Re: [PATCH] CPU Jitter RNG: inclusion into kernel crypto API and /dev/random

From: Stephan Mueller
Date: Tue Nov 12 2013 - 22:12:59 EST


Am Sonntag, 10. November 2013, 21:28:06 schrieb Clemens Ladisch:

Hi Clemens,

> Stephan Mueller wrote:
> > Am Sonntag, 10. November 2013, 17:31:07 schrieb Clemens Ladisch:
> >> In the case of CPUs, the jitter you observe in delta
> >> times results in part from the complexities of the inner state, and in
> >> part from real random noise. The first part is deterministic and might
> >> be predicted by anyone who has enough knowledge about the CPU's
> >> internals.
> >
> > Right, and that is why I tried to eliminate the CPU mechanisms that may be
> > having a deterministic impact. If I miss a mechanism or your have other
> > suggestions, please help me.
>
> Many CPUs allow to disable branch prediction, but this is very vendor
> specific (try to find MSR documentation). The biggest offender probably
> is the out-of-order execution engine, which cannot be disabled.

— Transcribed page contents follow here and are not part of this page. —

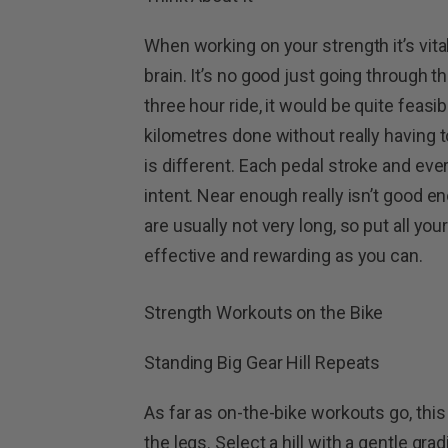
When working on your strength it’s vita
brain. It’s no good just going through t
three hour ride, it would be quite feasib
kilometres done without really having t
is different. Each pedal stroke and eve
intent. Near enough really isn’t good 
are usually not very long, so put all yo
effective and rewarding as you can.
Strength Workouts on the Bike
Standing Big Gear Hill Repeats
As far as on-the-bike workouts go, this 
the legs. Select a hill with a gentle gr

I was also digging around in this area. My research showed so far that only on
ARM one can disable the branch prediction unit. Unfortunately, I do not have
an ARM available where I can do that. I have my Samsung phone, but that runs
Android and I am not sure how to generate a kernel module here.

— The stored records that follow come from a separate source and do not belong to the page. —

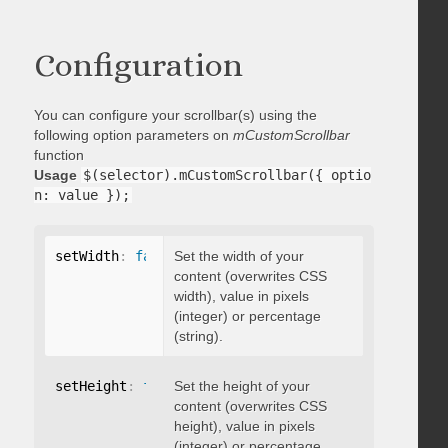
Configuration
You can configure your scrollbar(s) using the
following option parameters on
mCustomScrollbar
function
Usage
$(selector).mCustomScrollbar({ optio
n: value });
setWidth
:
false
Set the width of your
content (overwrites CSS
width), value in pixels
(integer) or percentage
(string).
setHeight
:
false
Set the height of your
content (overwrites CSS
height), value in pixels
(integer) or percentage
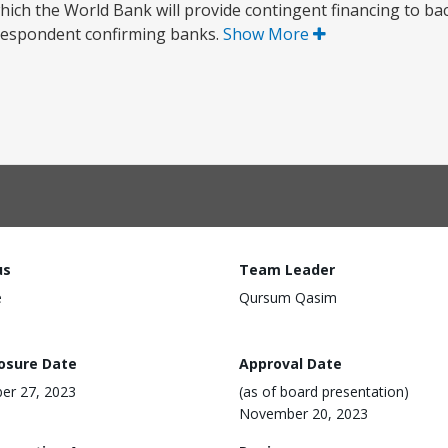
ch the World Bank will provide contingent financing to b
orrespondent confirming banks.
Show More
us
Team Leader
e
Qursum Qasim
losure Date
Approval Date
er 27, 2023
(as of board presentation)
November 20, 2023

For x86, I have not found a way to disable the unit. Nonetheless, I tried to
bring down the effect by "warming" the caches and the branch prediction up
(see section 6.1.1 of the new version of the documentation). There I execute
the testing 1000 times and use only the last result for further analysis.
>
> >>> When you ask for testing of stuck values, what shall I really test for?
> >>> Shall I test adjacent measurements for the same or alternating values?
> >>
> >> Same or alternating delta time values happen even on random CPUs. You
> >> need a theory of how random and non-random CPUs work, and how this
> >> difference affects the delta times, before you can test for that.
> >
> > Are you telling me that I should invent a formula and apply it?
>
> I was not implying that the theory has nothing to do with the physical
> device. It must correctly _describe_ the relevant physical processes.

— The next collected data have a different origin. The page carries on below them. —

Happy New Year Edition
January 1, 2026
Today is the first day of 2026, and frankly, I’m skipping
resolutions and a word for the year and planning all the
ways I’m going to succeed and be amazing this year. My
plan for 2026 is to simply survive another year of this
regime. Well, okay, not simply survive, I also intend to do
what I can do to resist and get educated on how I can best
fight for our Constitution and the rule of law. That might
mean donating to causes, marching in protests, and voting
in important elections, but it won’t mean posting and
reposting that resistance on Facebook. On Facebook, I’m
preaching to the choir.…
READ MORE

Right, but currently I am not sure how I can find such description. In
particular, I created a new round of testing which is even more interesting as
the results do not allow to pinpoint the exact root cause. More to that in a
separate email.

Do you have an idea?
>
> >>> The test for the same values is caught with the Von-Neumann unbiaser.
> >>
> >> No, the von Neumann unbiaser is run on the whitened bitstream, i.e.,
> >> _after_ the folding operation.
> >
> > The folding is whitened? How do you reach that conclusion? Yes, the
> > folding is my (very simple) post-processing. But I am not calling it
> > whitened as all statistical problems the underlying variations have
> > *will* be still visible in the folded value.
>
> If you don't want to call it "whitening", call it "randomness extraction"
> instead. But its input is a series of delta times like this:
> 00000000000000000000000001010011
> 00000000000000000000000010011010
> 00000000000000000000000001011011
> 00000000000000000000000001100100
> 00000000000000000000000010111000
> and the purpose of the folding is to remove these zero patterns.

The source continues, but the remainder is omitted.